◆ **What the exercise asks**:
Please reproduce the lines of the records below from the one holding "eps (129, 1713)" through the one holding "HERE (332, 838)", inclusive, skipping all pictures.

◆ **Data section**:
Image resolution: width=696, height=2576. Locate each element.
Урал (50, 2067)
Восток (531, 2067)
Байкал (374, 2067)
---
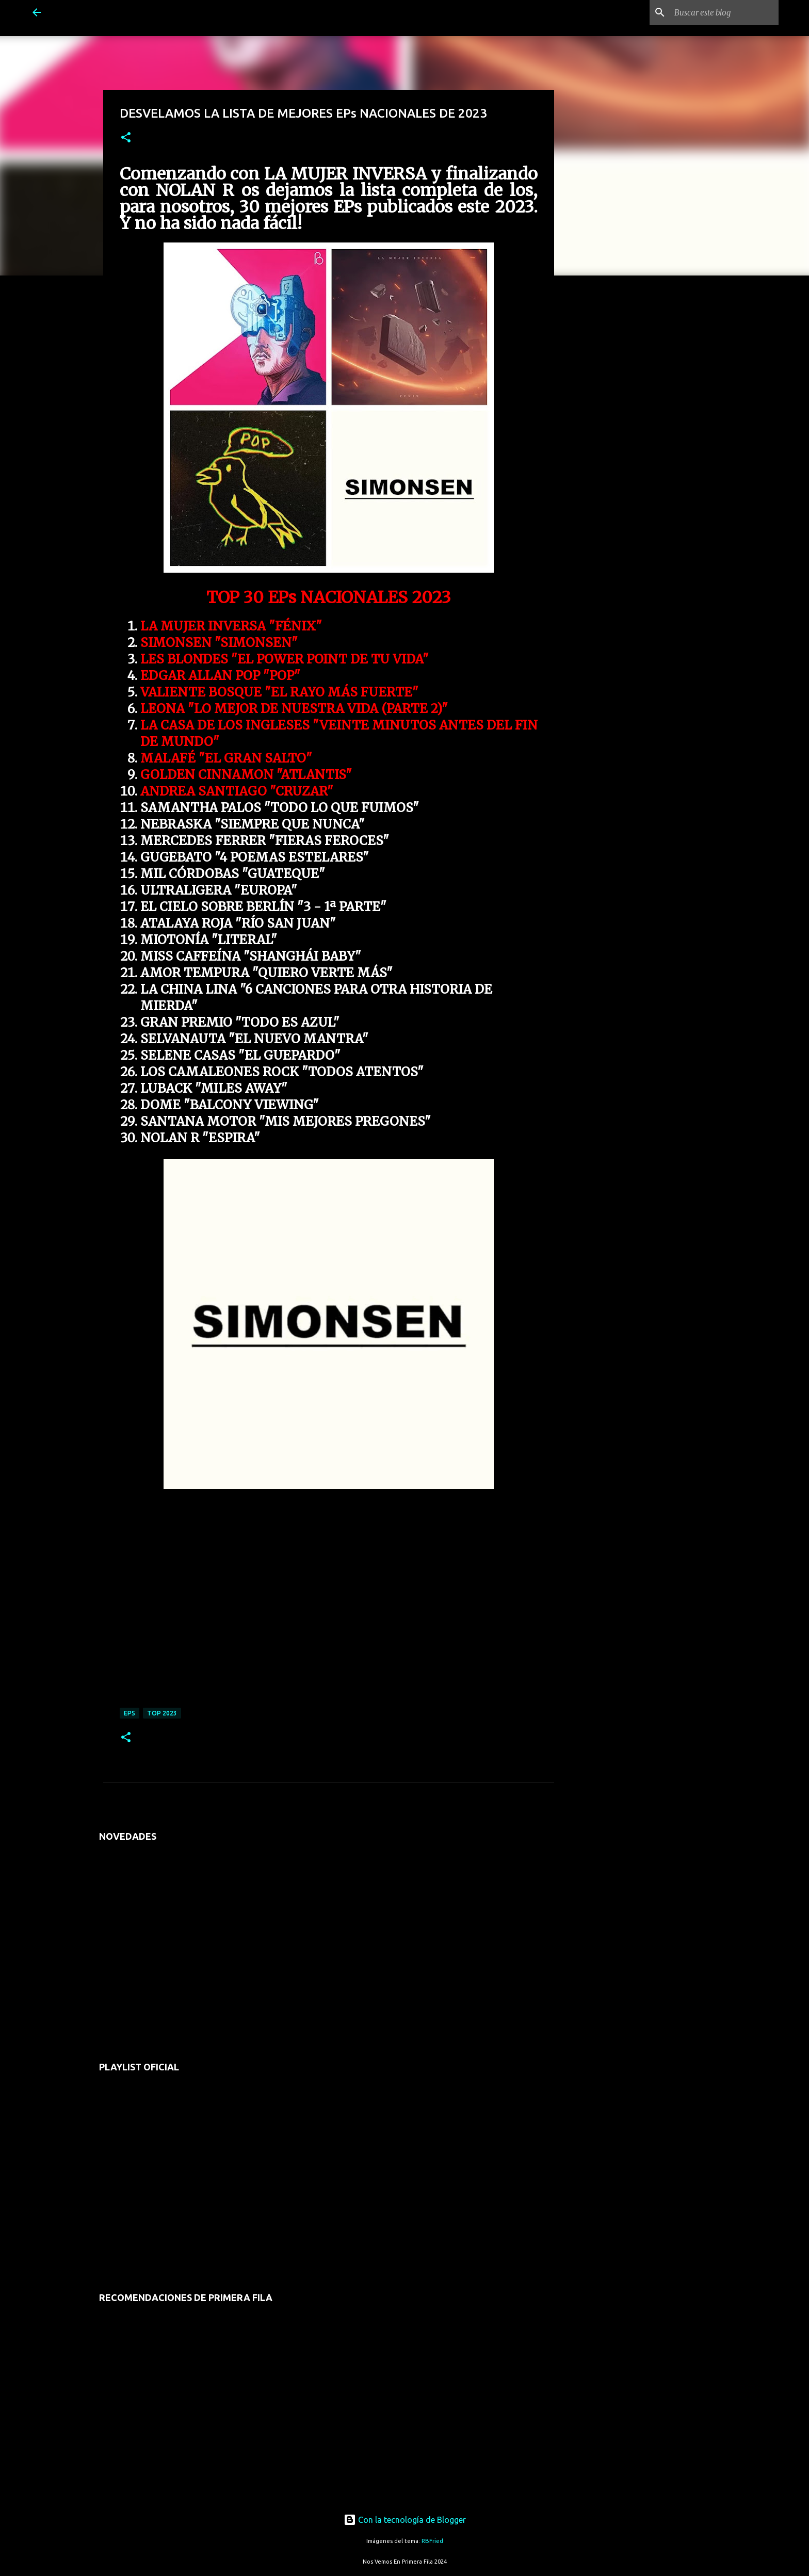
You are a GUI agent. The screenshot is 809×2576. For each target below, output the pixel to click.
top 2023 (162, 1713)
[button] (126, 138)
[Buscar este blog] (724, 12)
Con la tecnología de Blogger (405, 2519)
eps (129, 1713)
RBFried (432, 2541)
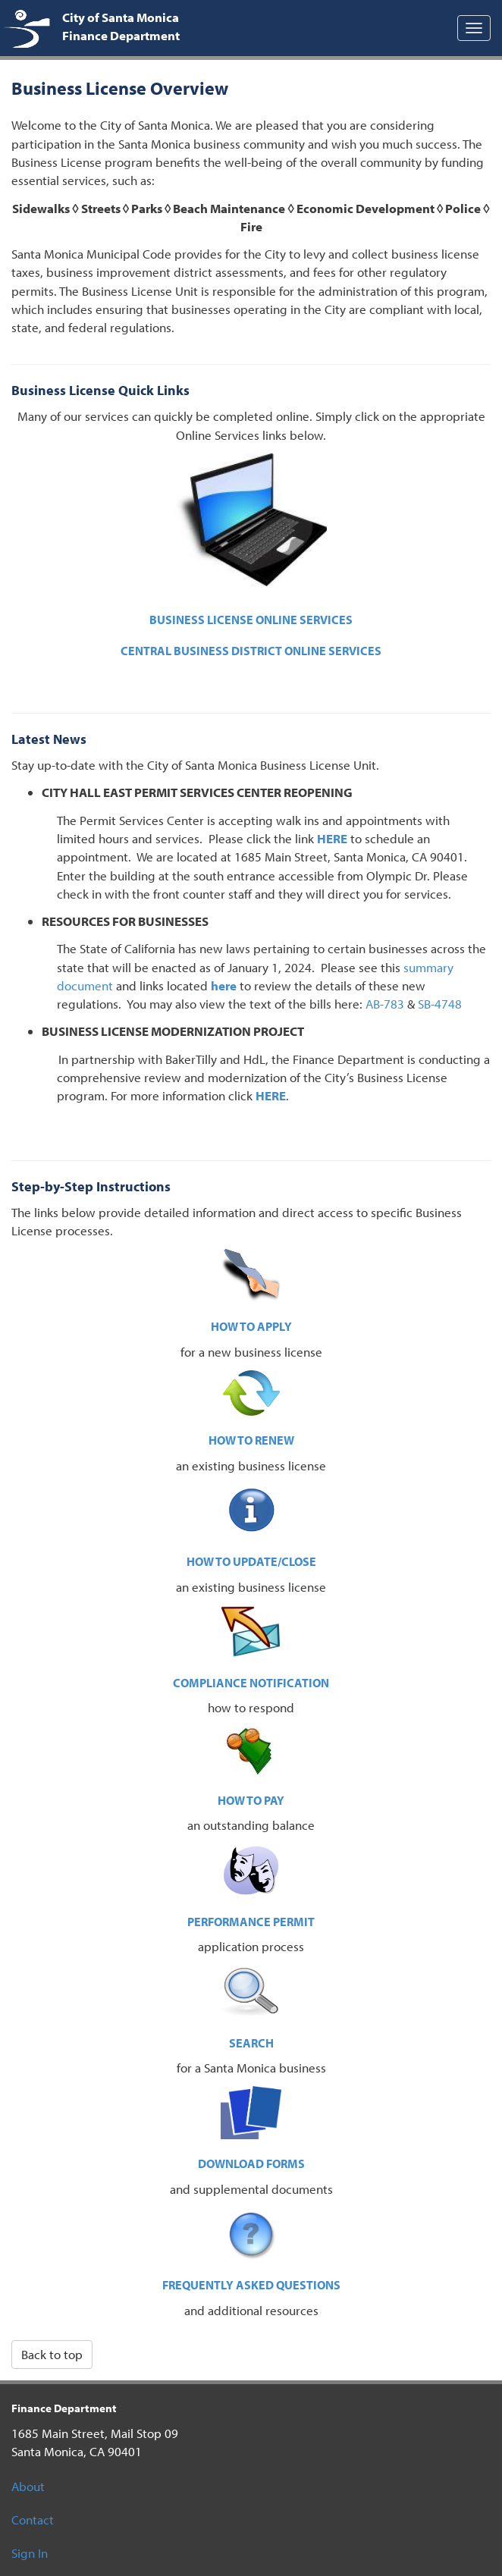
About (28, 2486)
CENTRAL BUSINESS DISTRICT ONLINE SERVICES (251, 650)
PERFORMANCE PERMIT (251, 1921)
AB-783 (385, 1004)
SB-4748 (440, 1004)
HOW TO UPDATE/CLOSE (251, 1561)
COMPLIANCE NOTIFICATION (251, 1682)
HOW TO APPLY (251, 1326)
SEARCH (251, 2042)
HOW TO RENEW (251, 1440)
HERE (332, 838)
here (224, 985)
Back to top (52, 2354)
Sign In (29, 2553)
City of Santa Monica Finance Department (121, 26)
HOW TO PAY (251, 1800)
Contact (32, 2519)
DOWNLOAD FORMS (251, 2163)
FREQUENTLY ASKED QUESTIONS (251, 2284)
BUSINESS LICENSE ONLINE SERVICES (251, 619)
==
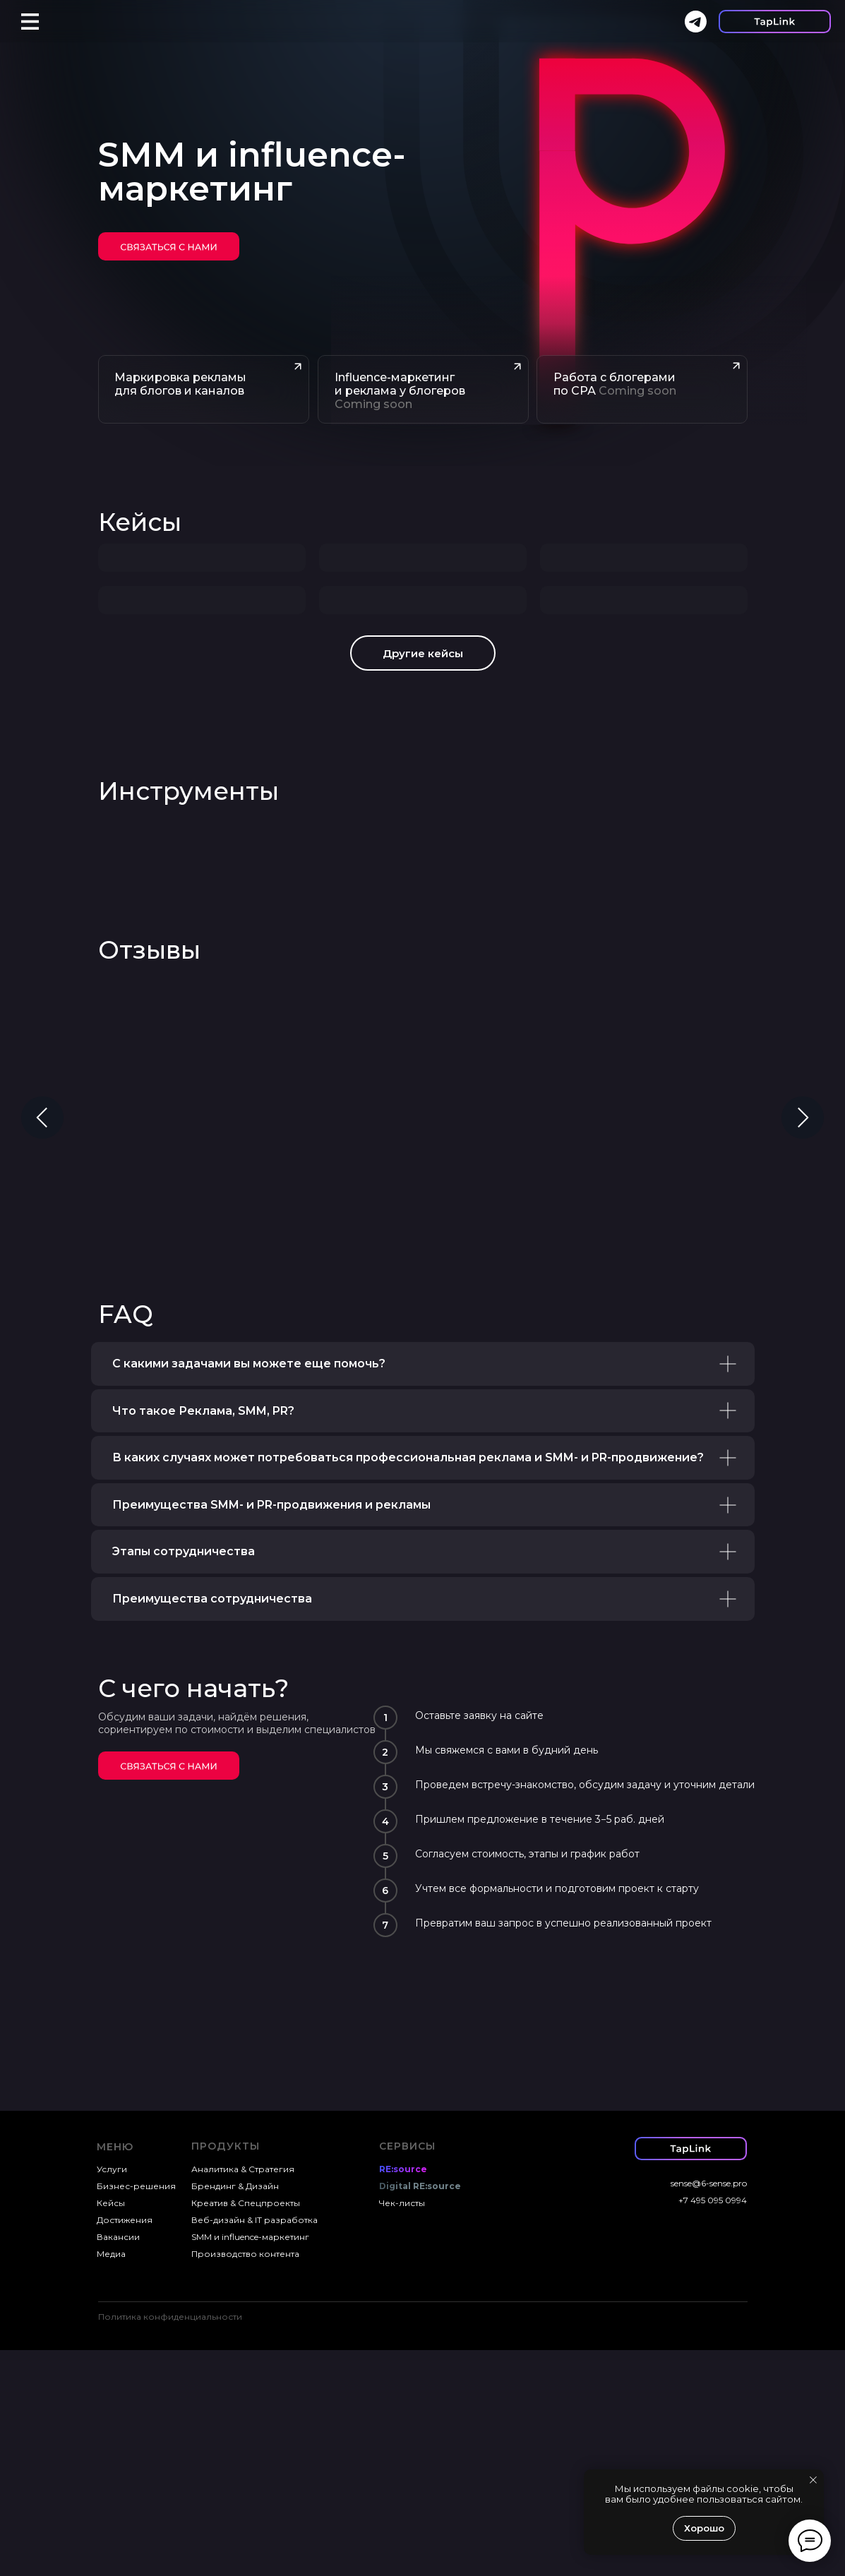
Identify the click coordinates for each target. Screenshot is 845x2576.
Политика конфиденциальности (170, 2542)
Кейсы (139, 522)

◆ **Response area**:
eps (129, 1713)
RBFried (432, 2541)
About (28, 2486)
CENTRAL BUSINESS DISTRICT ONLINE SERVICES (251, 650)
PERFORMANCE PERMIT (251, 1921)
AB-783 (385, 1004)
SB-4748 (440, 1004)
HOW TO UPDATE/CLOSE (251, 1561)
COMPLIANCE NOTIFICATION (251, 1682)
HOW TO APPLY (251, 1326)
SEARCH (251, 2042)
HOW TO RENEW (251, 1440)
HERE (332, 838)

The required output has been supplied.